Carmine Sgambati, interviene nuovamente sulla questione GESAC
Carmine Sgambati, interviene nuovamente sulla questione GESAC

Sono diversi i settori in declino dopo la pandemia e il lungo periodo di lockdown; la cosiddetta fase 2, avrebbe dovuto migliorare la situazione, ma così non è stato.

Infatti, a Napoli, all’Aeroporto di Capodichino, alcune centinaia di lavoratori rischiano di perdere il posto di lavoro. Sulla vicenda è intervenuto il Consigliere comunale del comune di Napoli, Carmine Sgambati, che ha manifestato tutto il proprio dissenso nei riguardi della decisione da parte della GESAC di non rinnovare i contratti di appalto sottoscritti con varie società.

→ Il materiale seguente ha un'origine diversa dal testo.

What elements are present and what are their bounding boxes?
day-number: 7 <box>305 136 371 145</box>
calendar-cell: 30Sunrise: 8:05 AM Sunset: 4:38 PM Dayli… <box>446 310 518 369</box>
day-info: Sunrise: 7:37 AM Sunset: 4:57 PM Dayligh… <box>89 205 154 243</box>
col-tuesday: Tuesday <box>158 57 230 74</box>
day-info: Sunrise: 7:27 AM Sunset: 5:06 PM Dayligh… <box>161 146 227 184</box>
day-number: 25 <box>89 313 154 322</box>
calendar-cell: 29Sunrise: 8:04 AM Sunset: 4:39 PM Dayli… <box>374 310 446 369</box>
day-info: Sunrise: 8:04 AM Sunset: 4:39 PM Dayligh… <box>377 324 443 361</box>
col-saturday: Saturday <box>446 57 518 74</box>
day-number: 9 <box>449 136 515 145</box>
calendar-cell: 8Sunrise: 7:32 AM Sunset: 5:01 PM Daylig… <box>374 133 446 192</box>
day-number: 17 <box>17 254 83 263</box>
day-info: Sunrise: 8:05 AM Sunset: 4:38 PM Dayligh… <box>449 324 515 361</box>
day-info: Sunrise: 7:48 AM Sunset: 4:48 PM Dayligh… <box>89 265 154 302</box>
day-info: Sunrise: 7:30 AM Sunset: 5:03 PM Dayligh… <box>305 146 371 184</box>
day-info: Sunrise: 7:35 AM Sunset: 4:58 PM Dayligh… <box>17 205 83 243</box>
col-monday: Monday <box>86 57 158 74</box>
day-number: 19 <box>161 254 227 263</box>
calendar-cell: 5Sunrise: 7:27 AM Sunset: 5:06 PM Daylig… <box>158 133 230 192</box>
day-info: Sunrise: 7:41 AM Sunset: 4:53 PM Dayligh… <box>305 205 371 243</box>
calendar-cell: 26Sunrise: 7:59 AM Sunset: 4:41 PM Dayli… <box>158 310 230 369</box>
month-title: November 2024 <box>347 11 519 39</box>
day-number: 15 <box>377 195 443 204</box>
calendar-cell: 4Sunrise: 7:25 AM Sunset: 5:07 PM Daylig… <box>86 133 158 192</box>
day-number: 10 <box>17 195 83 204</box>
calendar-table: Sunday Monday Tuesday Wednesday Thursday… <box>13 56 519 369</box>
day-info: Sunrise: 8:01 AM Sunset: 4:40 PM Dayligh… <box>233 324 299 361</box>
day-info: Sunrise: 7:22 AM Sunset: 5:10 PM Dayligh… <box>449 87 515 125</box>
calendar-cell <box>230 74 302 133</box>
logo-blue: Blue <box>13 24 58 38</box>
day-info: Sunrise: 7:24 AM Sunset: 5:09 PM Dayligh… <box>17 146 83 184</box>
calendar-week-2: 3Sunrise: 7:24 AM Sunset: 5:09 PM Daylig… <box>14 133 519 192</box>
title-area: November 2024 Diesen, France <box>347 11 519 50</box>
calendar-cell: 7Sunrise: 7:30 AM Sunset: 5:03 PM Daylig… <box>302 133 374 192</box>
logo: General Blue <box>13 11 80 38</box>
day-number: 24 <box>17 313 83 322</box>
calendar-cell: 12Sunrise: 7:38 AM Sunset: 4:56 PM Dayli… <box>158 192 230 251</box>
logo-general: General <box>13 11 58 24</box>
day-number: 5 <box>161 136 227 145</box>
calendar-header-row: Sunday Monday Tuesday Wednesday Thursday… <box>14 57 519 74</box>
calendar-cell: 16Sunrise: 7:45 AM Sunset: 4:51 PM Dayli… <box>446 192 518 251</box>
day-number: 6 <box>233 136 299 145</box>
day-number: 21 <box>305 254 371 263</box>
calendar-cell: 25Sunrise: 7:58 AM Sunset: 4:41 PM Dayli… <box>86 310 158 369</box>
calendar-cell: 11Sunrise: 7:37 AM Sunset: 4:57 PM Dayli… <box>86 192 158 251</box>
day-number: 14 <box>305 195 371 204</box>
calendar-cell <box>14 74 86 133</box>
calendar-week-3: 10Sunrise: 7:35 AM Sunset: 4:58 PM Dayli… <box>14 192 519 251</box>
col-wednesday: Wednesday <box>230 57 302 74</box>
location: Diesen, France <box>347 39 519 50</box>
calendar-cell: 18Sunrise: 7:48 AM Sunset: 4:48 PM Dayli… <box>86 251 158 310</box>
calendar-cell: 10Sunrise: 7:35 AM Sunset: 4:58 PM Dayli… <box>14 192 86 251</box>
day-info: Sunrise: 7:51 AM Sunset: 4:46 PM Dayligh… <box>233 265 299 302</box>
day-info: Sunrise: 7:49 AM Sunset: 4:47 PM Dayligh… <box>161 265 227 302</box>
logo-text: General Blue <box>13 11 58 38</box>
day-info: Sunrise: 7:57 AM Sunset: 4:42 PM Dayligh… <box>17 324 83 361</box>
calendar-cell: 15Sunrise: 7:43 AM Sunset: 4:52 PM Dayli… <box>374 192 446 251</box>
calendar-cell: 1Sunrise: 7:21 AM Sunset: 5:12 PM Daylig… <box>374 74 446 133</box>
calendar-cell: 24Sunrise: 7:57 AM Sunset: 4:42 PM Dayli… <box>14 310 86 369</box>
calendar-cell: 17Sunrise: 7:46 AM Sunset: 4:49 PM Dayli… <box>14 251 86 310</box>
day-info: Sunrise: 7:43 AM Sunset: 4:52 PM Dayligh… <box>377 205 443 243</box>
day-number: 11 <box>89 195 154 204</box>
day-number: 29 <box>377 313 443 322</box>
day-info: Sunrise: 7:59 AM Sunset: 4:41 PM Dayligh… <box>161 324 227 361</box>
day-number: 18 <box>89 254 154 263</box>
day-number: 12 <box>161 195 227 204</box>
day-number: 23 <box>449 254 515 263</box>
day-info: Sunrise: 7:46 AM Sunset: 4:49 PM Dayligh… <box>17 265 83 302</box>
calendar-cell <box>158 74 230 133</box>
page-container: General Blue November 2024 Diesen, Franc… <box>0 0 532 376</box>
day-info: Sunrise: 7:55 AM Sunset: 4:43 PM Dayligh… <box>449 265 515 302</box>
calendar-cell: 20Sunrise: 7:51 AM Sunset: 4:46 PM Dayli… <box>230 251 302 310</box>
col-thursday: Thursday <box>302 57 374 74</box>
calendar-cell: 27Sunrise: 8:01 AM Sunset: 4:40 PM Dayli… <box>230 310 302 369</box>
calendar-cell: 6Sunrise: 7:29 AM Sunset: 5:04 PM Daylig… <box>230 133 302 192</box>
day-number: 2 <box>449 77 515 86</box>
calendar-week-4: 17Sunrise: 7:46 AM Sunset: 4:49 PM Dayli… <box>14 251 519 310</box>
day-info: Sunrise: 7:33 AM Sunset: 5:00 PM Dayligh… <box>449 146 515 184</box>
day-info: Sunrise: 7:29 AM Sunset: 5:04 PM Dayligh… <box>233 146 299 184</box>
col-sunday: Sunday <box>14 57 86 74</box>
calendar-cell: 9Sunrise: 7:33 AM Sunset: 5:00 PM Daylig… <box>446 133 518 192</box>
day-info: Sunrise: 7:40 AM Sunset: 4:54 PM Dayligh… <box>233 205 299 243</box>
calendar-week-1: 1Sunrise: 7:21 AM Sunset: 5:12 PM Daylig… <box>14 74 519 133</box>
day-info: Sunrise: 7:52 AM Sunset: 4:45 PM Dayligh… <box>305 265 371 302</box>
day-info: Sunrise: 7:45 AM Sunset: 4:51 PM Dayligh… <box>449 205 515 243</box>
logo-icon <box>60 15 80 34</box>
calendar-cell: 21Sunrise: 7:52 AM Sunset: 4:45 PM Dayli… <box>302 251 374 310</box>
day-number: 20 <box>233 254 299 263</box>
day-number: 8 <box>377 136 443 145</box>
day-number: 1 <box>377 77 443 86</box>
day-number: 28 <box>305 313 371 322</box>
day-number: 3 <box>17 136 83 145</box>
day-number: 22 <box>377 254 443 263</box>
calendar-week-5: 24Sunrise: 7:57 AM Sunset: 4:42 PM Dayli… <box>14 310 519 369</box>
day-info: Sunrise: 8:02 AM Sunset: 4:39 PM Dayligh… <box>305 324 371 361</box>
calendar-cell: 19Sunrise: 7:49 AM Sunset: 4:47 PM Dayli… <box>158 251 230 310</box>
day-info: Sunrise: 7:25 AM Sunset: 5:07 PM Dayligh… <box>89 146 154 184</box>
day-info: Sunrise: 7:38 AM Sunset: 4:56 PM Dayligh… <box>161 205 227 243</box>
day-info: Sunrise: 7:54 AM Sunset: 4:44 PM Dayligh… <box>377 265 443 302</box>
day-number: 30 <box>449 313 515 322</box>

GESAC negli ultimi giorni, ha sottolineato che la scelta di internalizzare le attività, utilizzando il proprio personale, in epoca Covid-19 in cassa integrazione, è da intendersi come una nuova linea strutturale propria della politica industriale dell’azienda stessa. Decisione che non cambierà. 

Signor Carmine Sgambati, cosa pensa della decisione della GESAC in riferimento ai lavoratori aeroportuali?

“Abbiamo fornito al nostro rappresentante nel CdA indicazioni precise sulla linea politica dell’amministrazione. Per nessuna ragione la Società immagini di internalizzare servizi fin qui appaltati”.

Il periodo emergenziale, ha nettamente penalizzato le aziende, ma soprattutto i lavoratori aeroportuali, non considerati lavoratori del settore turistico. Infatti, il Consigliere Carmine Sgambati, proprio a tal proposito ha affermato: 

“Una Società come Gesac, che gode di ottima salute, non può, nelle pieghe di una crisi planetaria, immaginare di penalizzare un solo lavoratore; sarebbe doppiamente immorale: in assoluto e per l’aggravante del contesto emergenziale”.

Dunque, la GESAC, società che gestisce l’aeroporto di Napoli, sembra non essere intenzionata a rinnovare i contratti in scadenza alle ditte in appalto. Ora, in quella che dovrebbe essere una fase di rinascita soprattutto occupazionale, la società fa sapere d’essere intenzionata a ridurre al minimo i servizi (in particolare modo quelli di scalo) e quindi assumere meno personale.

Signor Sgambati, la soluzione espressa dai vertici della GESAC sembra essere chiara, una riduzione del personale. Cosa succederà?

“Riteniamo impensabile, intollerabile, immorale qualsiasi soluzione che non preveda la piena occupazione. Sicuramente porremo la vicenda, con forza, all’ attenzione del Governo e di ogni attore istituzionale interessato certi dell’ assoluta sacralità del lavoro”.

Ricordiamo che sulla vicenda GESAC e quindi dei lavoratori stagionali a rischio, è intervenuto anche il Sindaco di Napoli Luigi De Magistris, il quale ha comunicato: “Vi informo che mi sono già mosso per interessare il Governo e la Regione Campania, sulla vicenda, al fine di immaginare misure ad hoc a sostegno di tali lavoratori, dai quali dipendono le sorti di intere famiglie”.